En plus de l'amende, une autre conséquence négative d'un mauvais cos phi peut être la surchauffe de l'infrastructure. Pour éviter ce problème, il est nécessaire d'installer des batteries de condensateurs à proximité de charges élevées telles que des moteurs d'une puissance supérieure à 50 kW ou en un point central à proximité du tableau de distribution.

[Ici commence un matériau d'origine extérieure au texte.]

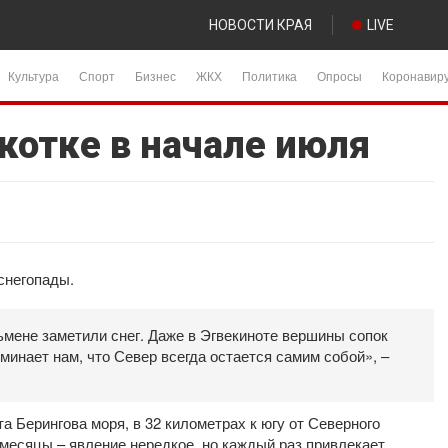
НОВОСТИ КРАЯ
LIVE
Культура
Спорт
Бизнес
ЖКХ
Политика
Опросы
Коронавир
котке в начале июля
снегопады.
ьмене заметили снег. Даже в Эгвекиноте вершины сопок
нает нам, что Север всегда остается самим собой», –
а Берингова моря, в 32 километрах к югу от Северного
е месяцы – явление нередкое, но каждый раз привлекает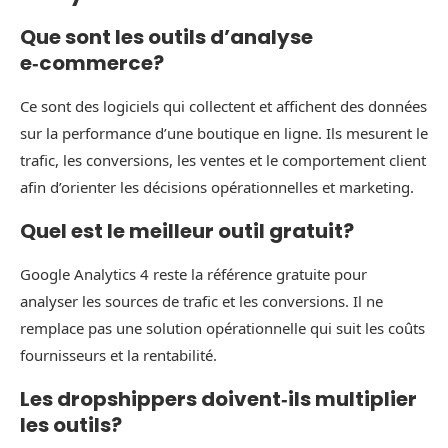
Que sont les outils d’analyse
e‑commerce?
Ce sont des logiciels qui collectent et affichent des données
sur la performance d’une boutique en ligne. Ils mesurent le
trafic, les conversions, les ventes et le comportement client
afin d’orienter les décisions opérationnelles et marketing.
Quel est le meilleur outil gratuit?
Google Analytics 4 reste la référence gratuite pour
analyser les sources de trafic et les conversions. Il ne
remplace pas une solution opérationnelle qui suit les coûts
fournisseurs et la rentabilité.
Les dropshippers doivent‑ils multiplier
les outils?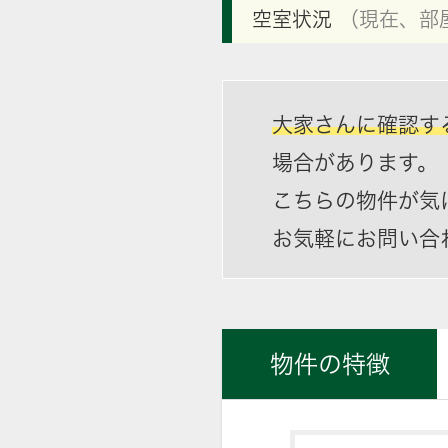
空室状況
（現在、部
大家さんに確認す
場合があります。
こちらの物件が気
お気軽にお問い合
物件の特徴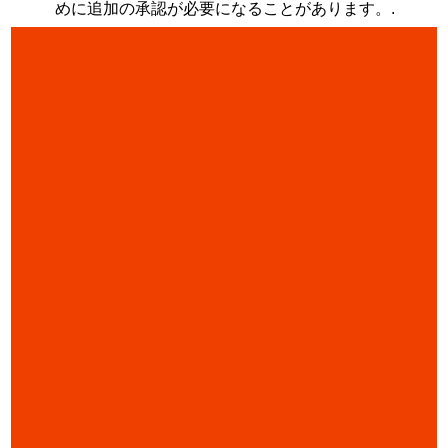
めに追加の承認が必要になることがあります。.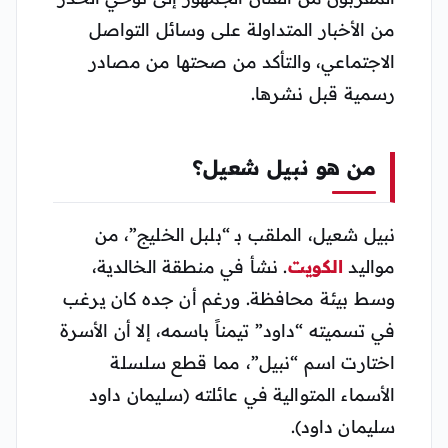
من الأخبار المتداولة على وسائل التواصل
الاجتماعي، والتأكد من صحتها من مصادر
رسمية قبل نشرها.
من هو نبيل شعيل؟
نبيل شعيل، الملقب بـ “بلبل الخليج”، من
مواليد
الكويت
. نشأ في منطقة الخالدية،
وسط بيئة محافظة. ورغم أن جده كان يرغب
في تسميته “داود” تيمناً باسمه، إلا أن الأسرة
اختارت اسم “نبيل”، مما قطع سلسلة
الأسماء المتوالية في عائلته (سليمان داود
سليمان داود).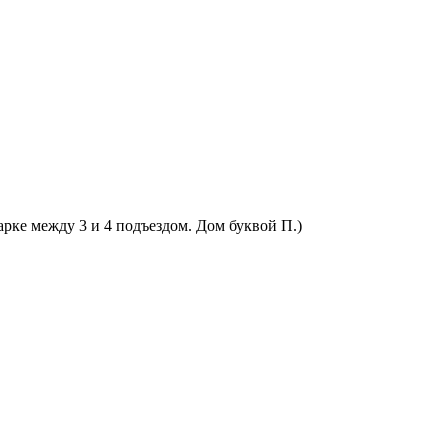
арке между 3 и 4 подъездом. Дом буквой П.)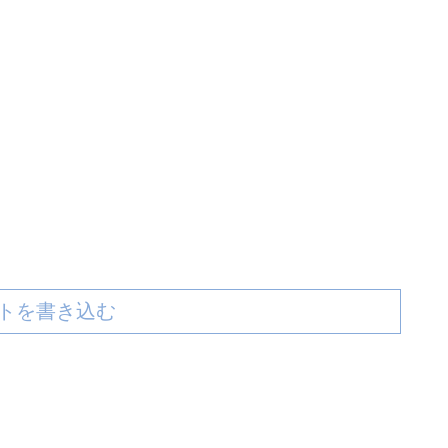
トを書き込む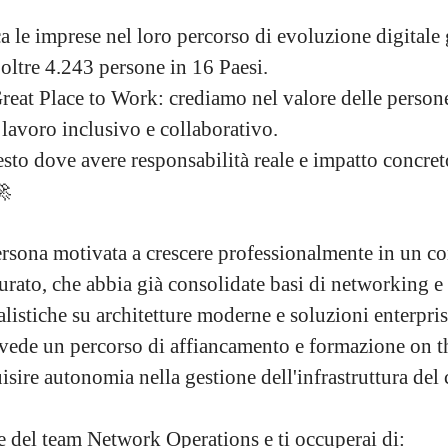
 le imprese nel loro percorso di evoluzione digitale g
 oltre 4.243 persone in 16 Paesi.
eat Place to Work: crediamo nel valore delle persone,
 lavoro inclusivo e collaborativo.
sto dove avere responsabilità reale e impatto concreto
🚀
sona motivata a crescere professionalmente in un co
turato, che abbia già consolidate basi di networking e
listiche su architetture moderne e soluzioni enterpris
vede un percorso di affiancamento e formazione on t
uisire autonomia nella gestione dell'infrastruttura del 
te del team Network Operations e ti occuperai di: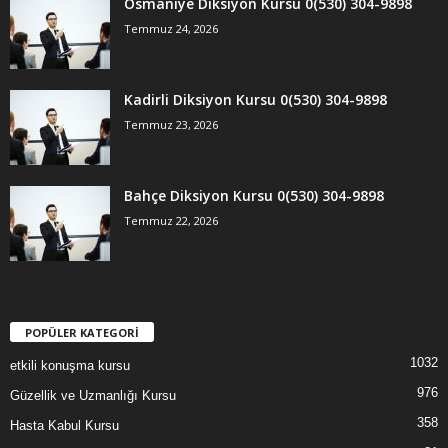
Osmaniye Diksiyon Kursu 0(530) 304-9898
Temmuz 24, 2026
Kadirli Diksiyon Kursu 0(530) 304-9898
Temmuz 23, 2026
Bahçe Diksiyon Kursu 0(530) 304-9898
Temmuz 22, 2026
POPÜLER KATEGORİ
1032
etkili konuşma kursu
976
Güzellik ve Uzmanlığı Kursu
358
Hasta Kabul Kursu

Les harmoniques peuvent également affecter le facteur de puissance. Si des harmoniques sont présents, la compensation par condensateurs ne suffit pas à elle seule, il est donc indispensable de recourir à un filtrage pour réduire l'effet négatif des harmoniques.
La résolution de ces six problèmes cachés liés à la consommation d'énergie permet de minimiser les déchets, les temps d'arrêt et les dommages aux équipements, tout en maximisant la productivité et l'efficacité.